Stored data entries
====
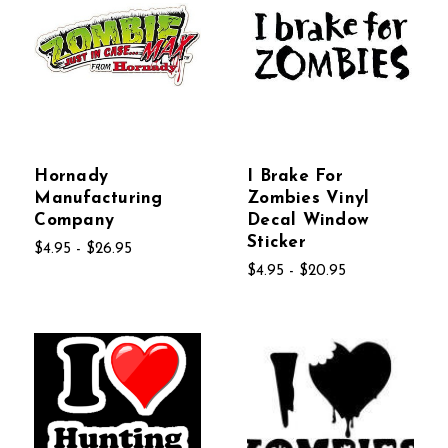
Hornady
I Brake For
Manufacturing
Zombies Vinyl
Company
Decal Window
Sticker
$4.95 - $26.95
$4.95 - $20.95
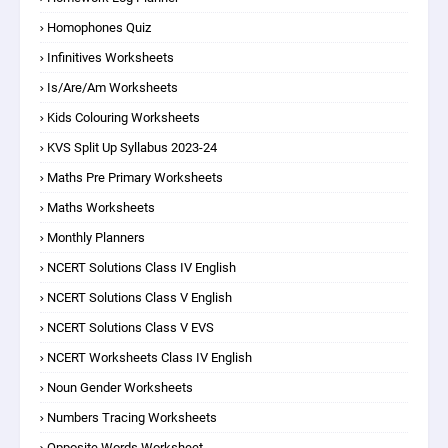
Homophones Quiz
Infinitives Worksheets
Is/are/am Worksheets
Kids Colouring Worksheets
KVS Split Up Syllabus 2023-24
Maths Pre Primary Worksheets
Maths Worksheets
Monthly Planners
NCERT Solutions Class IV English
NCERT Solutions Class V English
NCERT Solutions Class V EVS
NCERT Worksheets Class IV English
Noun Gender Worksheets
Numbers Tracing Worksheets
Opposite Words Worksheet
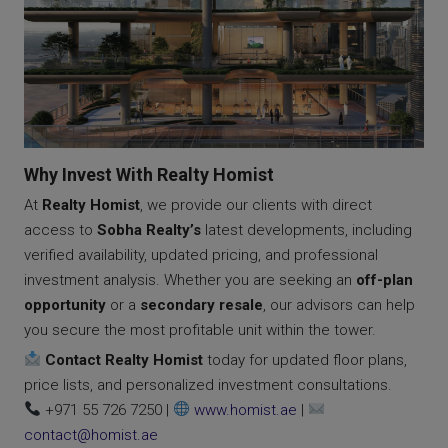
Why Invest With Realty Homist
At
Realty Homist
, we provide our clients with direct
access to
Sobha Realty’s
latest developments, including
verified availability, updated pricing, and professional
investment analysis. Whether you are seeking an
off-plan
opportunity
or a
secondary resale
, our advisors can help
you secure the most profitable unit within the tower.
Contact Realty Homist
today for updated floor plans,
price lists, and personalized investment consultations.
+971 55 726 7250 |
www.homist.ae
|
contact@homist.ae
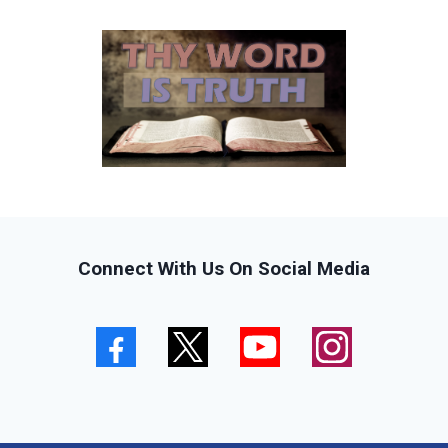
Connect With Us On Social Media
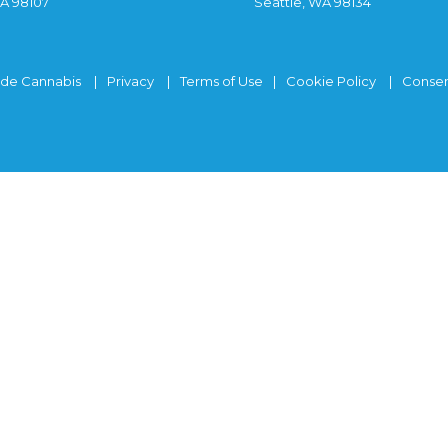
WA 98107
Seattle, WA 98134
ide Cannabis
Privacy
Terms of Use
Cookie Policy
Consen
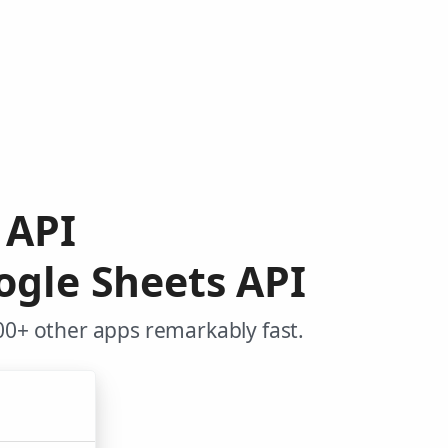
o API
ogle Sheets API
00+ other apps remarkably fast.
====
§ **Task brief**
Transcribe the records above exactly, leaving out every picture.

§ **Response to this exercise**
Hornady
I Brake For
Manufacturing
Zombies Vinyl
Company
Decal Window
Sticker
$4.95 - $26.95
$4.95 - $20.95
Homophones Quiz
Infinitives Worksheets
Is/are/am Worksheets
Kids Colouring Worksheets
KVS Split Up Syllabus 2023-24
Maths Pre Primary Worksheets
Maths Worksheets
Monthly Planners
NCERT Solutions Class IV English
NCERT Solutions Class V English
NCERT Solutions Class V EVS
NCERT Worksheets Class IV English
Noun Gender Worksheets
Numbers Tracing Worksheets
Opposite Words Worksheet
Why Invest With Realty Homist
At
Realty Homist
, we provide our clients with direct
access to
Sobha Realty’s
latest developments, including
verified availability, updated pricing, and professional
investment analysis. Whether you are seeking an
off-plan
opportunity
or a
secondary resale
, our advisors can help
you secure the most profitable unit within the tower.
Contact Realty Homist
today for updated floor plans,
price lists, and personalized investment consultations.
+971 55 726 7250 |
www.homist.ae
|
contact@homist.ae
Connect With Us On Social Media
WA 98107
Seattle, WA 98134
ide Cannabis
Privacy
Terms of Use
Cookie Policy
Consen
o API
ogle Sheets API
00+ other apps remarkably fast.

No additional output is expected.